ALICE FORDHAM, BYLINE: Well, in Aleppo, people in the opposition-held areas and also reporting from their regime areas, those reports suggest there has been a significant drop in violence the last few days. But there has been considerable fighting elsewhere, Melissa, and that's particularly involving Syria's al-Qaida affiliate, which isn't included in the cease-fire.
And that's interesting not just because it tells us that this cease-fire is only partial, but because it points to a broader difficulty of the negotiations of the peace talks that are ongoing, because this al-Qaida group continues to be influential on the ground, mixed up with other rebel groups, and they can't be included in the discussions. It's a redline for all of the international brokers, including Russia, who you mentioned, and the U.S., who are working on these U.N.-led talks.

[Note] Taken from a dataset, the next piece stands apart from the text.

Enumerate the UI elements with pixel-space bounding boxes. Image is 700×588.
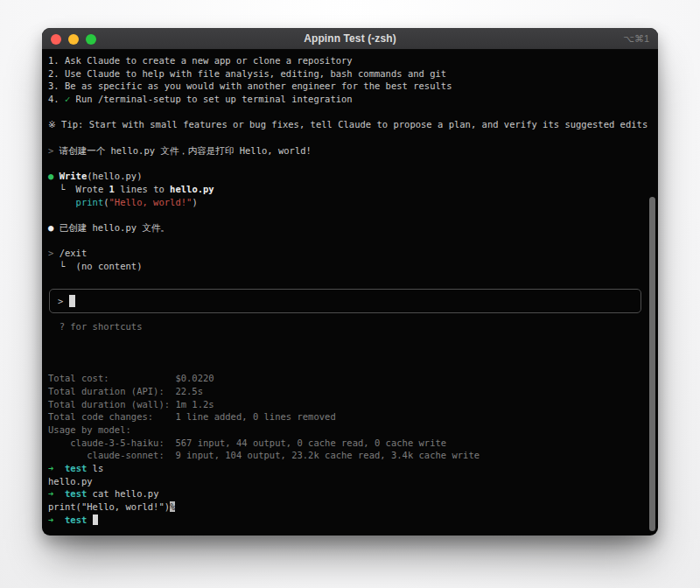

BLOCK: Now, elsewhere in Syria, Alice, we've also been seeing reports that government forces are surrounding a jail where there have been riots. What can you tell us about that?
FORDHAM: Yeah, this is also kind of an intriguing and a telling scenario. The jail is in the city of Hama. It holds hundreds of people. And what seems to have happened is about a week ago, prisoners were protesting against the transfer and the likely execution of five political prisoners there. Now in the ensuing riots, the prisoners actually captured several members of the security forces and they've been holding them hostage while they've negotiated the release of some of the prisoners there.
And now a rebel group has also said it will negotiate some of its regime prisoners' release if some of the hundreds of detainees get out of Hama's jail. Diplomats and rights groups have been warning that they fear the security forces will get into the prison, they'll kill a lot of people. Mass torture and murder in regime jails is well-documented.
But again, Melissa, this speaks to a wider issue that has been been a big part of the U.N.-led talks on Syria, which is the detention, the torture of tens of thousands of detainees within President Bashar al-Assad's jails. The U.N. has talked about appointing a special official to deal with this particular issue. But as with so much in these U.N.-led talks that we have seen, the actual progress has been very limited and the situation on the ground is of chaos, violence and people taking matters into their own hands.
BLOCK: And what about that moving forward? I mean, is the cease-fire expected to hold or gain any more traction than it has now?
FORDHAM: Well, the cease-fire has lasted longer and been slightly more effective than many people thought it was going to be initially. Optimists certainly hope that the talks will continue, but there's also some suggestion that the regime may be using this period as a pause to build up for an offensive, maybe in the city of Aleppo, maybe against ISIS in the city of Raqqa or in Deir ez-Zor.
BLOCK: That's NPR's Alice Fordham reporting from Beirut. Alice, thanks very much.
FORDHAM: Thanks so much for having me, Melissa.
BLOCK: You're listening to NPR News.